As a young woman, posing for photos with her going-off-to-war brother, the shop owner asked if he could take one just of her. He wanted it for the display in his window. She remembers being surprised by herself every time she walked past the store. Putting herself out there was not her style. Enjoying the celebrity was not how she spent her days. Still, she sits up a little straighter and smiles just a little brighter when she looks at this photo, some seventy years after it was taken
She was a stunner. There's no doubt about it.
Jesse's tall and handsome and charming. G'ma is small and wrinkly and snarky. They are a delightful pair. I sit across the salon, watching him create order out of chaos. He doesn't mind asking the same questions a dozen times. He doesn't make her feel inadequate. The first time he cut her hair, she reminded him that she was older and wiser and knew just what she wanted. He told her that was fine.
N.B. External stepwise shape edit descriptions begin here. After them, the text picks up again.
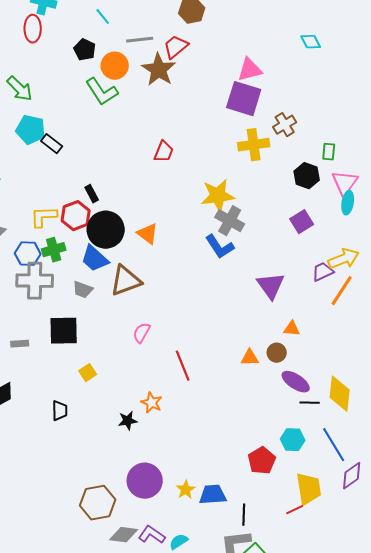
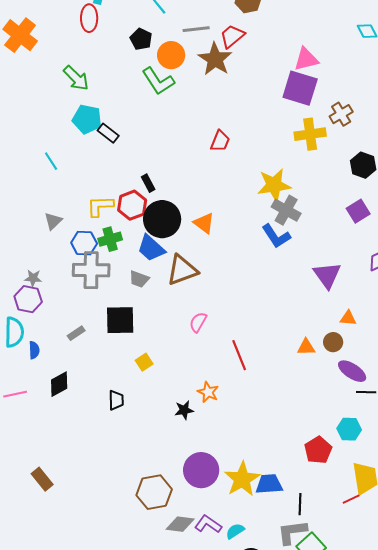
gray rectangle: (20, 344) -> (76, 333), turned -30
yellow star: (186, 490) -> (242, 479), size x1.8

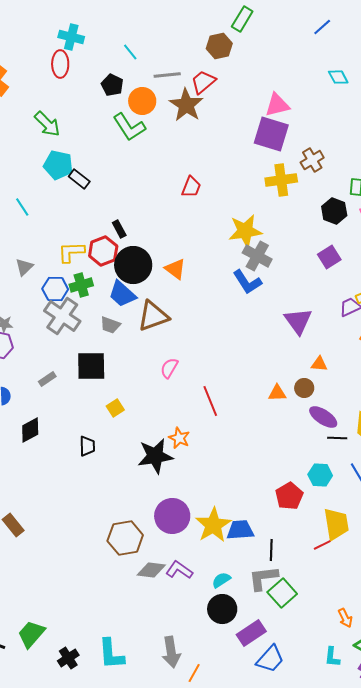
gray cross: (91, 270) -> (62, 316), turned 33
black star: (184, 410) -> (155, 456), size x1.8
cyan semicircle: (235, 531) -> (221, 580), moved

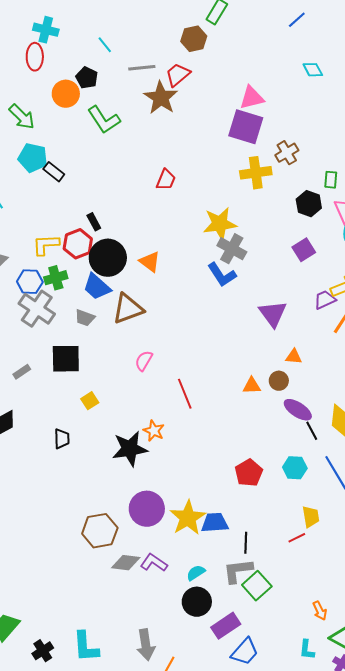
orange circle: (142, 101) -> (66, 94), moved
black line: (337, 438) -> (312, 431), turned 60
red pentagon: (289, 496) -> (249, 473), moved
yellow trapezoid: (336, 524) -> (311, 517), size x0.7

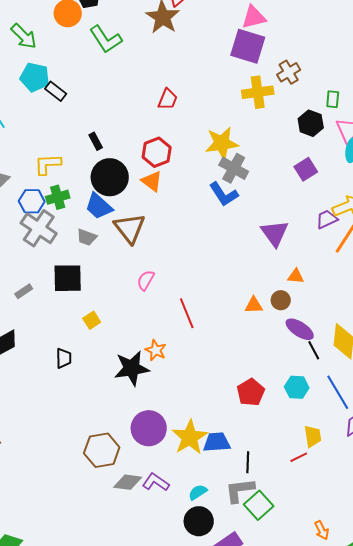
red hexagon: (78, 244) -> (157, 152), moved
brown triangle: (128, 309) -> (130, 228), turned -48

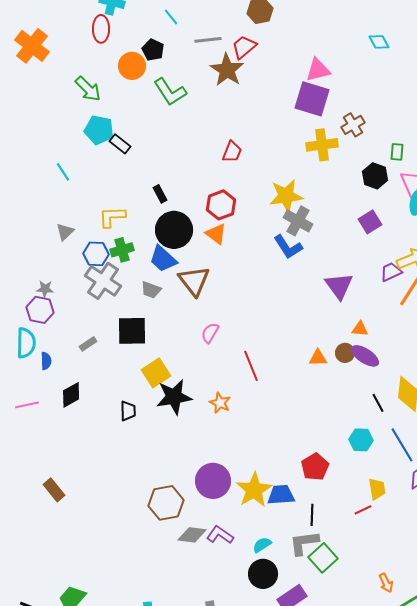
yellow square: (92, 320) -> (156, 373), size x1.6
purple ellipse: (300, 329) -> (365, 356), moved
black star: (132, 368) -> (174, 397), moved
red pentagon: (251, 392) -> (315, 467), moved

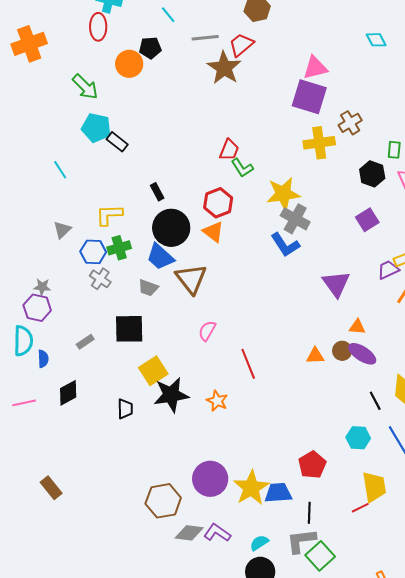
orange cross: (32, 46) -> (29, 44), turned 32
black pentagon: (153, 50) -> (150, 48), turned -30
green L-shape: (170, 92) -> (242, 168), moved, size x0.7
gray cross: (103, 281) -> (100, 279), size x0.6
yellow trapezoid: (377, 489) -> (374, 487), size x1.4

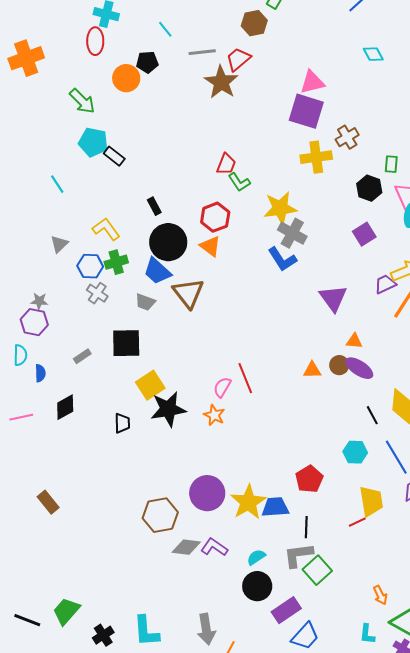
yellow L-shape: (109, 215) -> (106, 229), turned 56
pink semicircle: (207, 331) -> (222, 387), moved
cyan semicircle: (23, 341) -> (20, 355), size x0.7

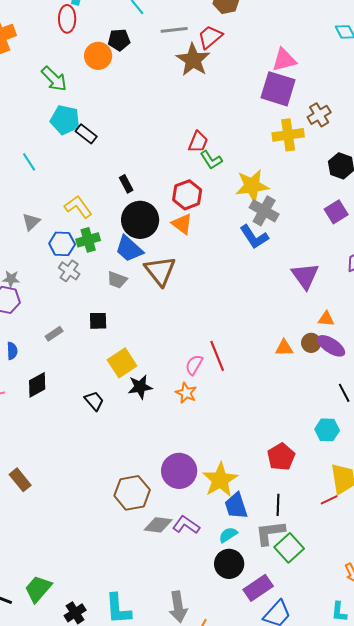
black square: (126, 343) -> (98, 321), size x0.6
black star: (168, 409) -> (140, 387), size x0.7
black trapezoid: (122, 423) -> (94, 401), turned -40
blue trapezoid: (275, 507) -> (236, 506), moved, turned -104

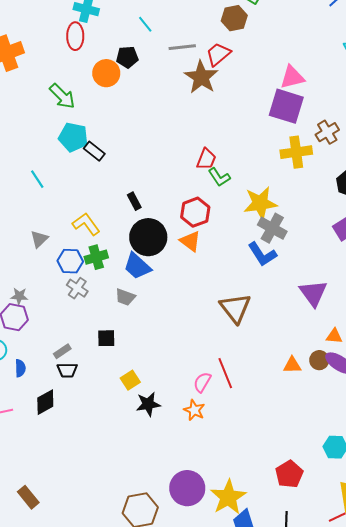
brown triangle: (160, 271) -> (235, 308), moved
yellow square: (122, 363) -> (130, 380), size x0.7
black trapezoid: (94, 401) -> (67, 370), moved, turned 130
They were tentative around each other, using me as an intermediary.
Now she scoots her butt back in the shampoo chair, the two of them laughing at her inability to move gracefully and his reluctance to call her ass her ass. She used the word, teasing his propriety and accepting his arm gracefully. She doesn't dwell on what she's lost; she accepts it as reality and deals with it.
I am so going to school on being an old person right now.
Everyone agrees that her hair is gorgeous. It's thick and wavy and a shade of gold and grey that no bottle could ever produce. She used to use a bluing rinse - a term that confused me terribly when I was a child - but now she manages to squeeze out a dollop of Matrix shampoo once a week and feels satisfied. Vanity was never her style; clean and neat was always enough.
Hair in her eyes is annoying; hair on her shoulders is noticeable. "Do you like it?" "I don't dislike it.... what do you think? You decide." And so, I do. A bit of layering, lots of trimming in front and over her ears so she's not annoyed by stray strands, and enough length so that she'll have something to style for the wedding. Even if she can't remember that it's my daughter who will be a bride in four months, her eyes light up at the thought of a party. "You'll be gorgeous," we tell her. "You're such liars... but you can keep talking," is her reply.
And the truth is, she'll be gorgeous in my eyes and frighteningly old in hers. The staff at the pod-castle all agree that she has the most beautiful skin; all she sees are the wrinkles. Her blue eyes sparkle as she catches a grammatical mistake; they still work is her response to the compliment on their beauty.
This is not now nor ever has been a woman who spent a lot of time on how she looked or on how she was put together.Changing fashions meant nothing to her. Maureen, who cut her hair for 35 years before retiring and leaving her bereft, created the same style over and over again, year after year, every six weeks. It was just how she looked.
Muscle memory allowed her to recreate it when we could find a stylist who could give her the basics, but then even that began to disappear. For a while, her hair was a mess. I couldn't find anyone who would follow the contours of her head and the desires of her hair. They tried to make her something she was not. Both she and her tresses resisted mightily. It was a long haul until we found "the one."
It's not only technique that counts, as anyone who has ever frequented a salon will attest. It's the interpersonal chemistry that seals the deal. She may be a transplanted Brooklynite and he a Mexican-American hunk-and-a-half, but they light up the sky as they delight one another "How're you feeling?" Jesse asks and I begin to laugh even before she replies, as I knew she would, "With my fingers!"
Best of all, he's no where near retirement.
She's clacking her dentures and napping as he cuts, waking when he talks then dropping off when he's concentrating on the cut. She knows what to do while she's in his chair and I smile as I relax into mine. For this moment in time, she's a competent adult, taking care of business. She knows that she wants the curls out of her face. She doesn't want to take a lot of time to deal with her hair. She wants it neat and not in her way. Jesse's happy to oblige.
It takes a village to raise a child; it takes a talented stylist to groom my mom. I'm so glad I found him.